▶ _HOW TO COMPLETE THIS TASK_:
Begin at the line that holds "John Deere 9550" and copy each line exactly until the data below ends, including that last line but no pictures.
:: INFORMATION PROVIDED
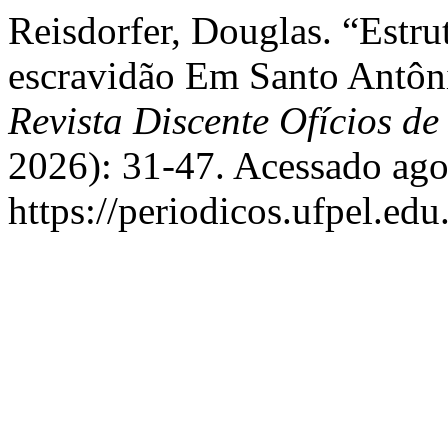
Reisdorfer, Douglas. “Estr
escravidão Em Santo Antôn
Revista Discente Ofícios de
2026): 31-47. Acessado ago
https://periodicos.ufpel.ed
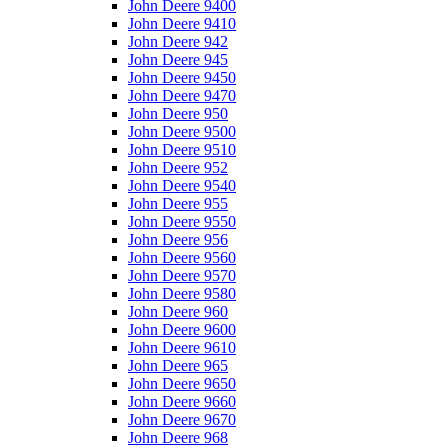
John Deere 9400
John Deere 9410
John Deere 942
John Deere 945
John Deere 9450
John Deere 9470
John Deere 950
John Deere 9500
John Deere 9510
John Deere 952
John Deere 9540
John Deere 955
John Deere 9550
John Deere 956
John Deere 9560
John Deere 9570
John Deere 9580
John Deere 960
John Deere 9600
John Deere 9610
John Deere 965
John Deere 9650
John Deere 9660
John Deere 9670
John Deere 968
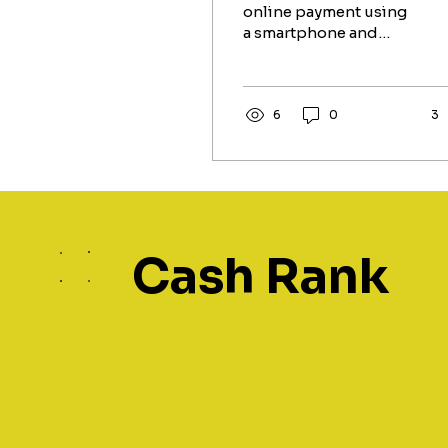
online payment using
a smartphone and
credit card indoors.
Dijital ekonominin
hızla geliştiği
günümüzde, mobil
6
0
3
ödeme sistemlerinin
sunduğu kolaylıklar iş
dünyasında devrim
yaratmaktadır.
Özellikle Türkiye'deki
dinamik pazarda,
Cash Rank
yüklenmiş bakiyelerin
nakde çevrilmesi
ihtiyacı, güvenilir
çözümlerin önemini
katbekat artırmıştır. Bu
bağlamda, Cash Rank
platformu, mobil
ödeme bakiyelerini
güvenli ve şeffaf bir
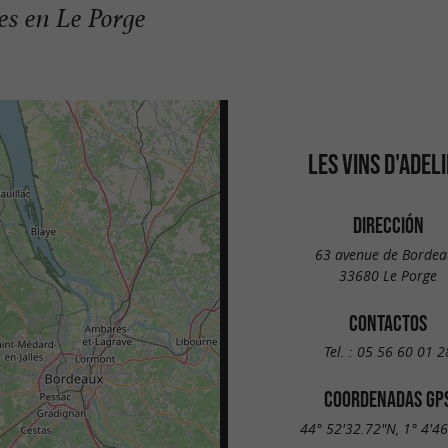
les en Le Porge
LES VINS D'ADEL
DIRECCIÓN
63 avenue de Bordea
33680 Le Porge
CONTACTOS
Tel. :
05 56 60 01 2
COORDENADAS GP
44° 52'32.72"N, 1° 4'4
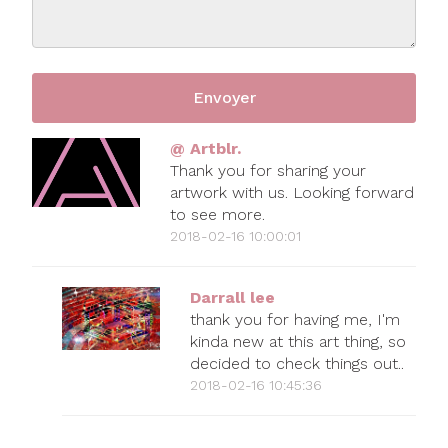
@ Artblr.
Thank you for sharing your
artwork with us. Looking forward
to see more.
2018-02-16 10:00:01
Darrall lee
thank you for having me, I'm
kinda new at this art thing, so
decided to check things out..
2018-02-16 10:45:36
::::
▶ _REPLY TO THE TASK_:
John Deere 9550
John Deere 956
John Deere 9560
John Deere 9570
John Deere 9580
John Deere 960
John Deere 9600
John Deere 9610
John Deere 965
John Deere 9650
John Deere 9660
John Deere 9670
John Deere 968
online payment using
a smartphone and
credit card indoors.
Dijital ekonominin
hızla geliştiği
günümüzde, mobil
6
0
3
ödeme sistemlerinin
sunduğu kolaylıklar iş
dünyasında devrim
yaratmaktadır.
Özellikle Türkiye'deki
dinamik pazarda,
Cash Rank
yüklenmiş bakiyelerin
nakde çevrilmesi
ihtiyacı, güvenilir
çözümlerin önemini
katbekat artırmıştır. Bu
bağlamda, Cash Rank
platformu, mobil
ödeme bakiyelerini
güvenli ve şeffaf bir
les en Le Porge
LES VINS D'ADEL
DIRECCIÓN
63 avenue de Bordea
33680 Le Porge
CONTACTOS
Tel. :
05 56 60 01 2
COORDENADAS GP
44° 52'32.72"N, 1° 4'4
@ Artblr.
Thank you for sharing your
artwork with us. Looking forward
to see more.
2018-02-16 10:00:01
Darrall lee
thank you for having me, I'm
kinda new at this art thing, so
decided to check things out..
2018-02-16 10:45:36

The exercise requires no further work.